My grandma would always do things that she was, “not supposed to do”. She would smoke in the car, she would give us extra food and treats. She would let me go across the street. She would let my cousins and I stay outside after dark. I loved my grandma as a kid because at her house, the rules did not apply. I could do whatever I wanted. Grandmas house was the best.
While Taco can’t vocalize who is who and can’t say grandma and grandpa, he knows who they are. When he is with them he is calm. He cuddles. He will smile and engage with them. He loves my parents.
I know that one day I will drop him off at one of their houses. I will give them set instructions on how to take care of him and what he needs when he needs it. And I just need to come to terms that the likelyhood of those rules being followed is unlikely. My parents know what they are doing. They don’t want to hurt him, if anything they want to see him thrive a grow.

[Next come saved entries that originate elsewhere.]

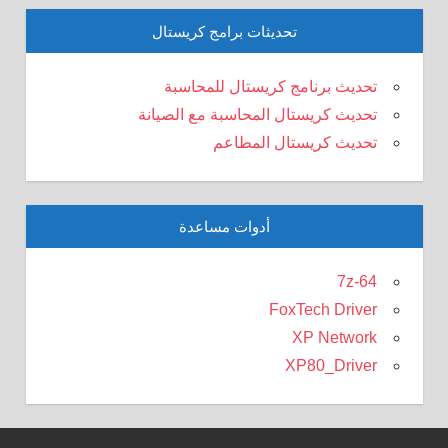
تحديثات برامج كريستال
تحديث برنامج كريستال للمحاسبة
تحديث كريستال المحاسبة مع الصيانة
تحديث كريستال المطاعم
أدوات مساعدة
7z-64
FoxTech Driver
XP Network
XP80_Driver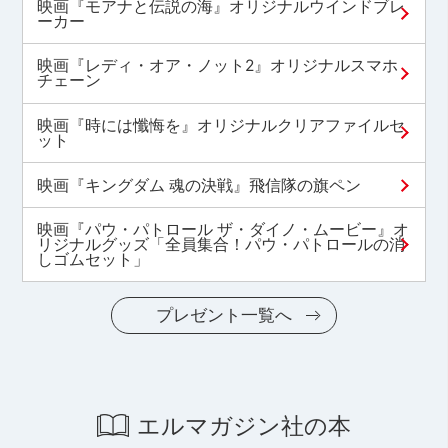
映画『モアナと伝説の海』オリジナルウインドブレ
ーカー
映画『レディ・オア・ノット2』オリジナルスマホ
チェーン
映画『時には懺悔を』オリジナルクリアファイルセ
ット
映画『キングダム 魂の決戦』飛信隊の旗ペン
映画『パウ・パトロール ザ・ダイノ・ムービー』オ
リジナルグッズ「全員集合！パウ・パトロールの消
しゴムセット」
プレゼント一覧へ
エルマガジン社の本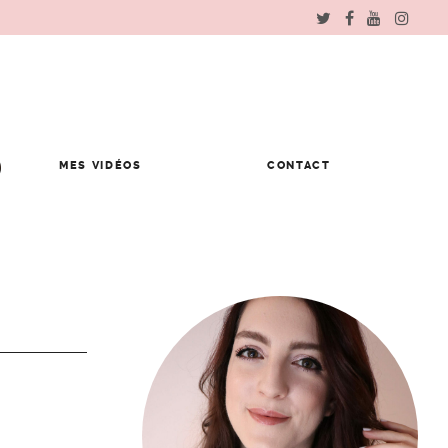
MES VIDÉOS
CONTACT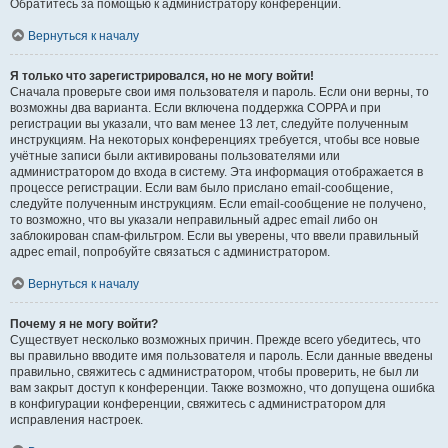
Обратитесь за помощью к администратору конференции.
Вернуться к началу
Я только что зарегистрировался, но не могу войти!
Сначала проверьте свои имя пользователя и пароль. Если они верны, то
возможны два варианта. Если включена поддержка COPPA и при
регистрации вы указали, что вам менее 13 лет, следуйте полученным
инструкциям. На некоторых конференциях требуется, чтобы все новые
учётные записи были активированы пользователями или
администратором до входа в систему. Эта информация отображается в
процессе регистрации. Если вам было прислано email-сообщение,
следуйте полученным инструкциям. Если email-сообщение не получено,
то возможно, что вы указали неправильный адрес email либо он
заблокирован спам-фильтром. Если вы уверены, что ввели правильный
адрес email, попробуйте связаться с администратором.
Вернуться к началу
Почему я не могу войти?
Существует несколько возможных причин. Прежде всего убедитесь, что
вы правильно вводите имя пользователя и пароль. Если данные введены
правильно, свяжитесь с администратором, чтобы проверить, не был ли
вам закрыт доступ к конференции. Также возможно, что допущена ошибка
в конфигурации конференции, свяжитесь с администратором для
исправления настроек.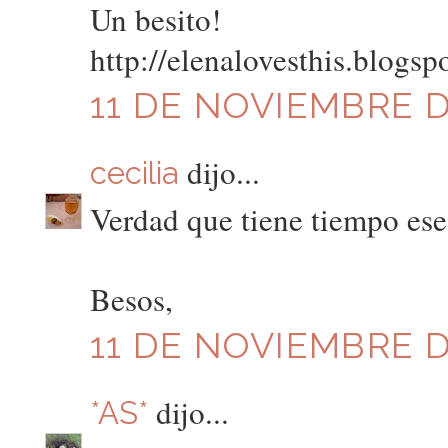
Un besito!
http://elenalovesthis.blogsp
11 DE NOVIEMBRE DE
dijo...
cecilia
Verdad que tiene tiempo ese
Besos,
11 DE NOVIEMBRE DE
dijo...
*AS*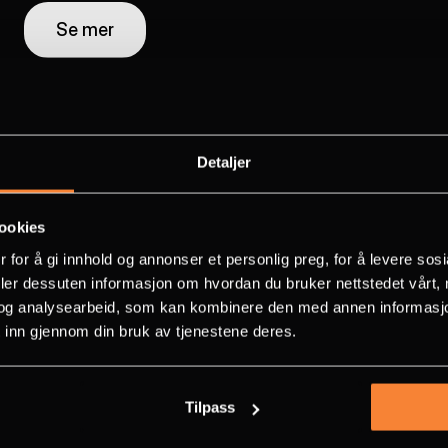
Se mer
Navn
*
rsmål?
Detaljer
Email
*
een din videre? 
ookies
v informasjonen 
 for å gi innhold og annonser et personlig preg, for å levere sos
deler dessuten informasjon om hvordan du bruker nettstedet vårt,
Telefon
og analysearbeid, som kan kombinere den med annen informasjon d
Håkon VII gate 23 c
 inn gjennom din bruk av tjenestene deres.
Post@medialab.no
Medling
*
900 91 212
Tilpass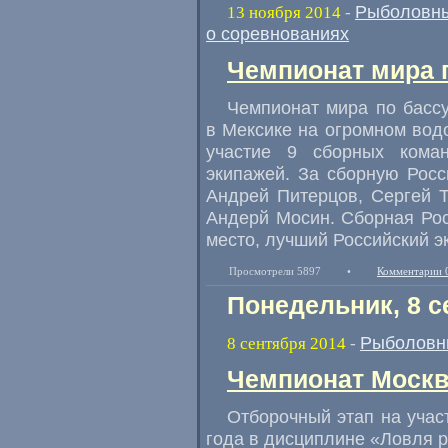
Рыболовны
13 ноября 2014
-
о соревнованиях
Чемпионат мира п
Чемпионат мира по бассу
в Мексике на огромном вод
участие 9 сборных кома
экипажей. За сборную Рос
Андрей Питерцов
,
Сергей 
Андерй Мосин. Сборная Рос
место
,
лучший Российский э
Просмотрели 5897
•
Комментарии 
Понедельник, 8 с
Рыболовн
8 сентября 2014
-
Чемпионат Москвы
Отборочный этап на учас
года в дисциплине «Ловля р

A cookie won’t kill him. It won’t get him addicted to sugar and it won’t automatically make him the fat kid. As a parent, I have a right to be upset. I have a right to tell my dad that it’s not ok. At the same time though, my dad loves Taco. He wants nothing but the best for him.
My dad is watching me grow as a mother. It has to be pretty weird for him. At one point it was me laying on his chest and falling asleep. It was me spitting up and crying. Now here I am with my own tiny person. Taco fell asleep on him and my dad reached out to hold my hand. Here he was, his first baby with his first grandbaby. Talk about a lack of control.
I wonder what he said to my grandma when I was younger. Did he yell at her when I was given an extra cookie? Did he freak out worrying when I would tell him that my cousin and I would climb up trees and jump down from the highest branch?
Maybe he gave him the cookie because at one point my grandma did something like that to me and you know what? I’m fine. I grew up and still made good choices. My dad is learning how to be a grandpa while still simultaneously being a father. He cares for Taco but still makes sure that I’m ok. We are still learning and growing everday. Maybe it’s fine to stop and smell the cookies…but only sometimes!!!!!